To enable the compiler to perform a more thorough check of your source code, use the -Wall command line option like so:
gcc -Wall -c simple.c -o simple.o
Now, if the compiler detects any potential problems or misuse of the C language, it will alert you with a warning message. For example, if I add the variable f like this:
  int a = 1;
  int b = 2;
  int c = 3;
  int d = 4;
  int f = 5; /* Add this variable, but don't use it anywhere */ 

  int e = a * b * (c + d);
  printf("%i\n", e);
  return 0;
I get this warning from the compiler:
simple.c: In function 'main':
simple.c:10: warning: unused variable 'f'
or, if I add something like this:
a + b - c;   /* Perform some calculation, but discard the value */ 
I get this warning from the compiler:
simple.c: In function 'main':
simple.c:11: warning: statement with no effect

Compile and Link in One Step

If you want to perform both compile and link steps with one command, don't provide the -c option. This will compile and then link the program:
gcc simple.c -o simple.exe
However, if the compile step fails for any reason, the link step is skipped.

Other Useful Options

If you want to generate the assembly output as above, use -S option:
gcc -S simple.c 
This will produce a text file called simple.s which you can view with any text editor.
If you want to generate the preprocessor output directly from gcc, use -E option:
gcc -E simple.c 
This will produce a ton of information to the screen. To capture the output so you can view it more easily, redirect the output to a file:
gcc -E simple.c > simple.out
The
  > simple.out 
causes the output to be written to a file (named simple.out) instead of to the screen. This file is a text file that you can view with any text editor.

Note:

Modern compilers have two primary goals:

1. To verify that your code is valid C code
2. To convert/translate the C (text) code into machine (binary) code

The compiler will verify that this code is valid, legal C code, although it is incorrect. The formula to calculate the volume of a sphere is:

 4
─── πr³
 3

Here's an attempt to calculate it based on a radius of 2:

#include <stdio.h>

#define PI 3.1415926

int main(void)
{
  int radius = 2;
  double volume = 4 / 3 * PI * radius * radius * radius;

  printf("The volume of a sphere with radius %i is %f\n", radius, volume);

  return 0;
}

The expected output is:

33.510321

but the actual output is

25.132741

As far as the compiler is concerned, there is nothing wrong with the code. But, the use of the data is incorrect. That's because the compiler sees this:

1 * 3.1415926 * 2 * 2 * 2

(4/3 is 1 using integer division, meaning no fractional portion) when it should see this:

1.333333 * 3.1415926 * 2 * 2 * 2

It's kind of like doing this:

printf("The sum of 3 and 4 is %i\n", 3 - 4);
                                     ^^^^^
                                     Oops!

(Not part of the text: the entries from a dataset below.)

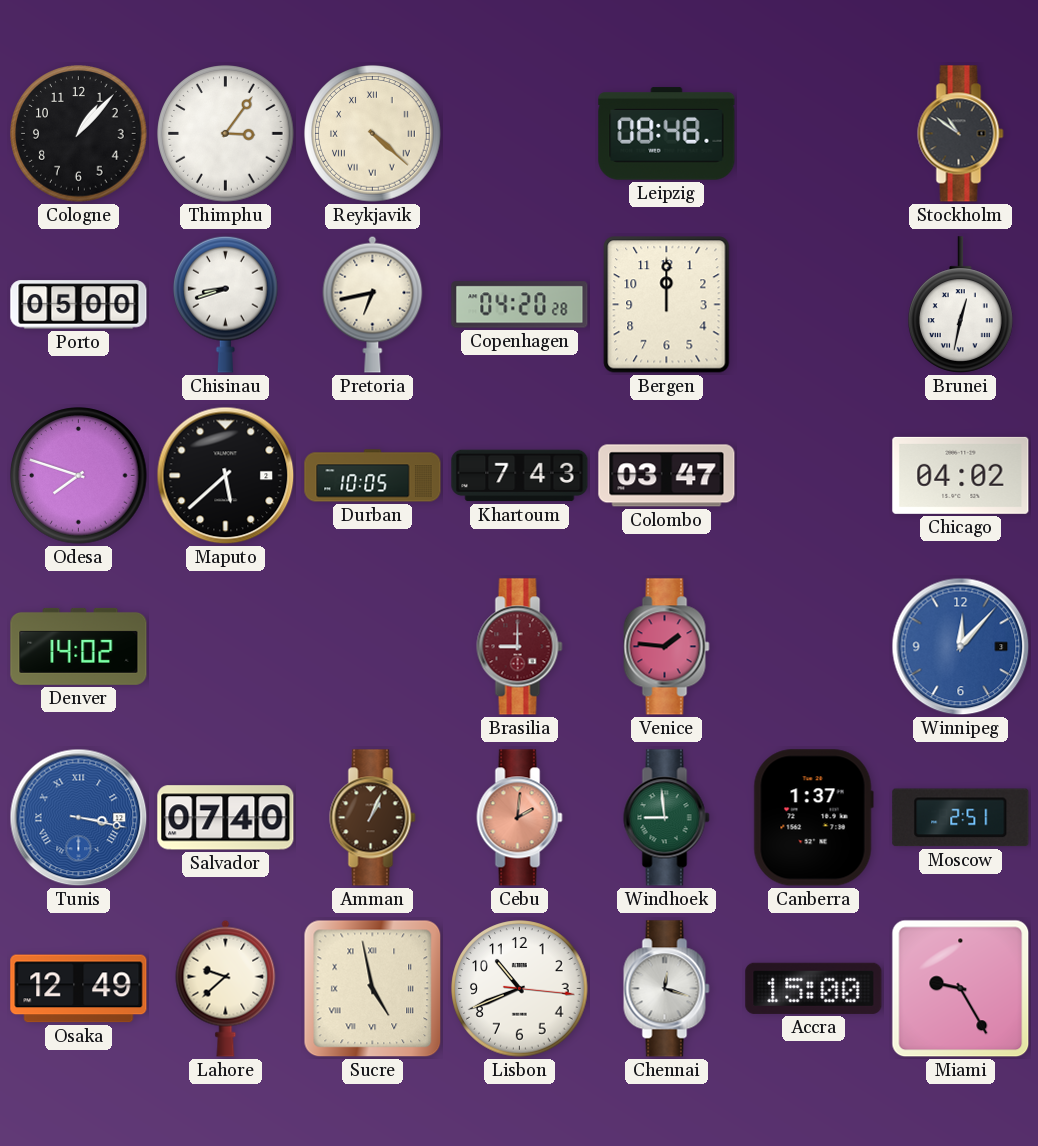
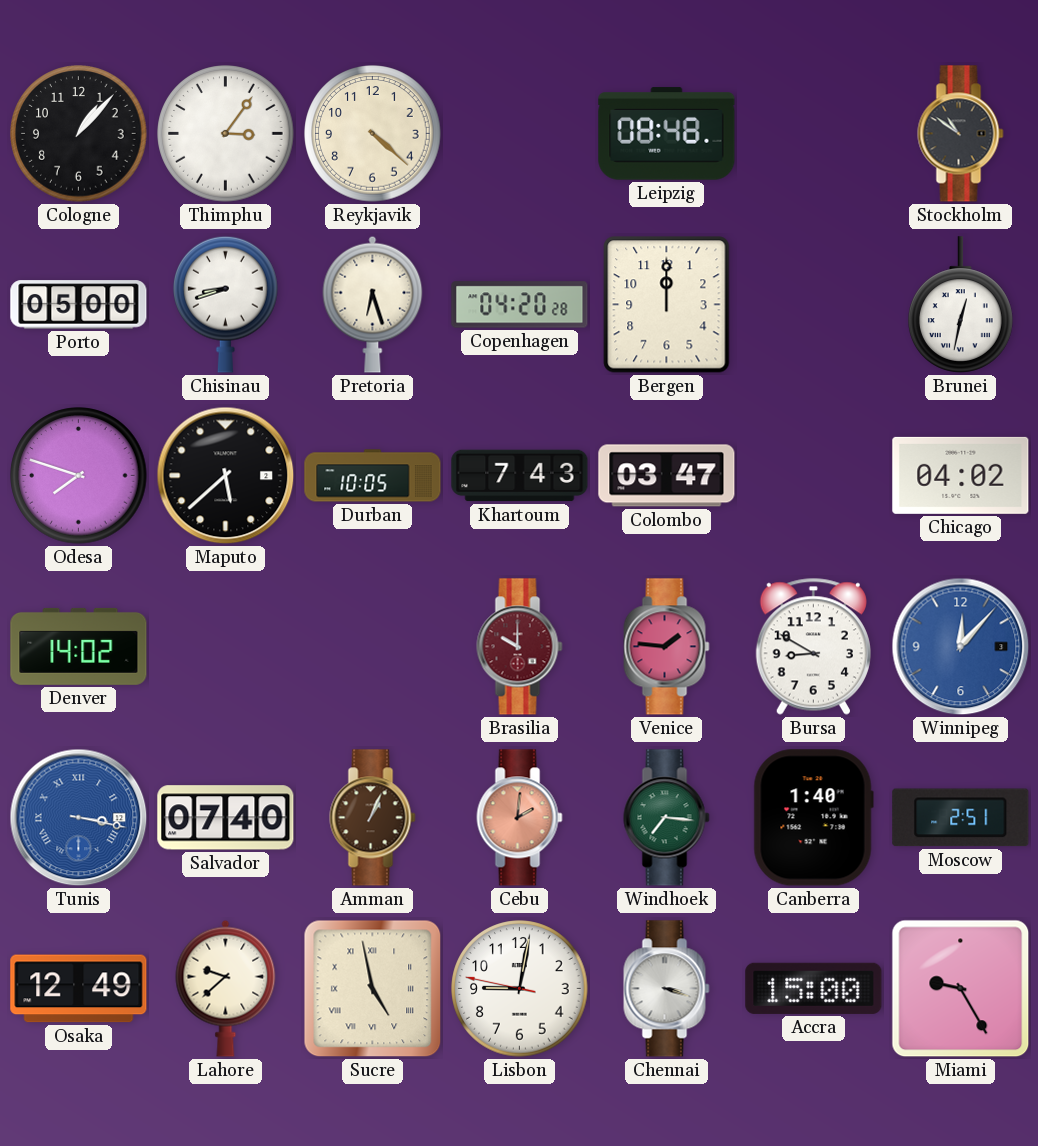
Reykjavik numerals: Roman -> Arabic
Pretoria: 6:43 -> 6:27
Brasilia: 9:00 -> 10:00
Bursa: none -> 8:50
Windhoek: 8:59 -> 7:16
Canberra: 1:37 -> 1:40
Lisbon: 10:41 -> 9:01
Chennai: 12:18 -> 3:18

The compiler can't check that you are subtracting when you meant to be adding.

So, the moral of the story is:

Just because your code compiles, links, (and even runs), doesn't mean it is correct.

Another Example

This example will show constructs such as identifiers, literal constants, defines, expressions, and several others.

The C code: marathon.c: (with line numbers for clarity)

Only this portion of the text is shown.